L’expansionnisme organisé par Benito Mussolini, l’alliance avec Adolf Hitler, le nationalisme généralisé, l’intervention italienne contre la République espagnole, les tensions militaires en Europe… Tout cela fait que le régime a les moyens de pratiquer la fuite en avant.

Le régime s’exhibe même dans une mostra della rivoluzione fascista, visitée par quatre millions de personnes au palais des expositions à Rome, d’octobre 1932 à octobre 1934, avec des rééditions en 1937, en 1939, ainsi qu’en 1942.

Il s’agissait à la base de célébrer la marche sur Rome, inaugurant la première année du nouveau calendrier fasciste.

L’exposition de 1932 présente donc 19 salles, une par année depuis la « marche » inaugurant la nouvelle direction qu’a prise le pays.

Le régime est absolument sûr de lui ; Benito Mussolini a même pu affirmer, juste avant le plébiscite de 1934 où le régime est soutenu à 97 %, que « l’antifascisme est terminé ».

La présentation qu’on fait de lui est toujours plus mystique. Ugo D’Andrea, dans Mussolini, moteur du siècle, raconte ainsi en 1937 :

« Le visage de Mussolini est façonné par son esprit. Examinez-le sur les photographies du temps de sa première jeunesse et sur celles d’aujourd’hui : vous voyez l’étudiant pauvre, l’exilé, l’agitateur, le soldat, le chef du parti, le constructeur. Son visage est modelé par son esprit. Celui-ci remplit la forme, l’anime, lui donne son aspect et son expression. J’eus la première sensation de sa magique vertu de transfiguration au mois de mai 1936, au Sénat quand on acclamait la loi de l’Empire. L’homme avait la rigidité et l’éternité de la pierre, et la véritable puissance du bronze. Et le regard, le regard qui révélait l’esprit ferme, immuable, irrévocable. Il était César vivant… »

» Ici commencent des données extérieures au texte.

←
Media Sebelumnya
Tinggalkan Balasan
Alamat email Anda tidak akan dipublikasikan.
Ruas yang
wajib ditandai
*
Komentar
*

C’est là l’aboutissement d’un processus où l’État fasciste est considéré comme quelque chose exprimant de manière la meilleure la nécessité historique propre au peuple italien. Giovanni Gentile, le principal philosophe de l’État fasciste, expliquait de son côté, déjà en 1928, dans l’article L’essence du fascisme :

« Le peuple italien s’est engagé sur cette route avec une passion qui s’est emparée de l’esprit de la foule et dont il n’y a pas d’exemple dans l’Histoire. Il marche, strict, vers une discipline qu’il n’avait jamais connue, sans hésiter, sans discuter, les yeux tournés vers l’homme héroïque aux dons extraordinaires et admirables des grands constructeurs de peuples, qui va de l’avant avec assurance, entouré de l’aura d’un mythe, quasiment un homme marqué par Dieu, infatigable et infaillible, instrument utilisé par la Providence pour créer une nouvelle civilisation. »

Asvero Gravelli, dans Un et plusieurs : interprétation spirituelle de Mussolini, en 1938, résume cette tendance par les formules :

« Mussolini est le plus grand souverain de toutes les créatures souveraines de deux époques :le Moyen-Âge et les temps modernes. »

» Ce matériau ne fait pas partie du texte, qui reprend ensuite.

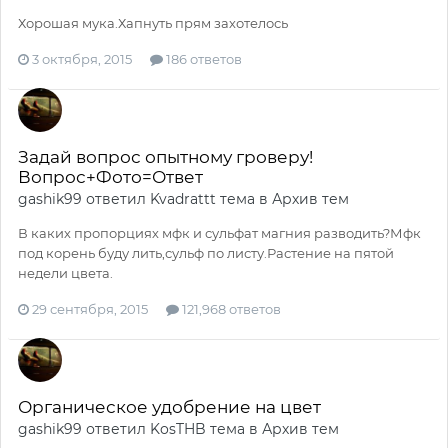
Хорошая мука.Хапнуть прям захотелось
3 октября, 2015
186 ответов
Задай вопрос опытному гроверу!
Вопрос+Фото=Ответ
gashik99
ответил
Kvadrattt
тема в
Архив тем
В каких пропорциях мфк и сульфат магния разводить?Мфк
под корень буду лить,сульф по листу.Растение на пятой
недели цвета.
29 сентября, 2015
121,968 ответов
Органическое удобрение на цвет
gashik99
ответил
KosTHB
тема в
Архив тем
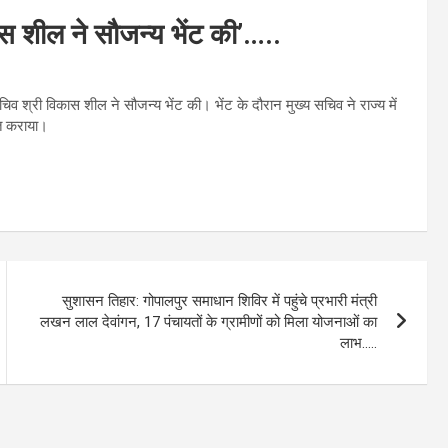
ास शील ने सौजन्य भेंट की’…..
िव श्री विकास शील ने सौजन्य भेंट की। भेंट के दौरान मुख्य सचिव ने राज्य में
गत कराया।
सुशासन तिहार: गोपालपुर समाधान शिविर में पहुंचे प्रभारी मंत्री
लखन लाल देवांगन, 17 पंचायतों के ग्रामीणों को मिला योजनाओं का
लाभ…..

« Dieu et l’Histoire sont deux termes qui, aujourd’hui s’identifient à Mussolini. »

Dans ce contexte terrible, le PCI est seul à lutter encore réellement en Italie. A ce titre, comme il ne peut plus rien faire légalement et que les structures clandestines sont affaiblies par la répression, il doit tenter de trouver une voie.

Il s’engage alors à tenter de gagner « cette couche importante du fascisme qui n’est pas enrégimentée de force, qui constitue la véritable ossature politique du régime fasciste, son lien avec les masses ». Cela amène le PCI à tenter de monter les slogans sociaux démagogiques du fascisme contre le fascisme lui-même, au grand dam du PSI par exemple qui, vivant uniquement hors d’Italie, rejette cette démarche.

Il s’agit de montrer que les promesses n’ont pas été tenues, que derrière le discours fasciste, tout est creux.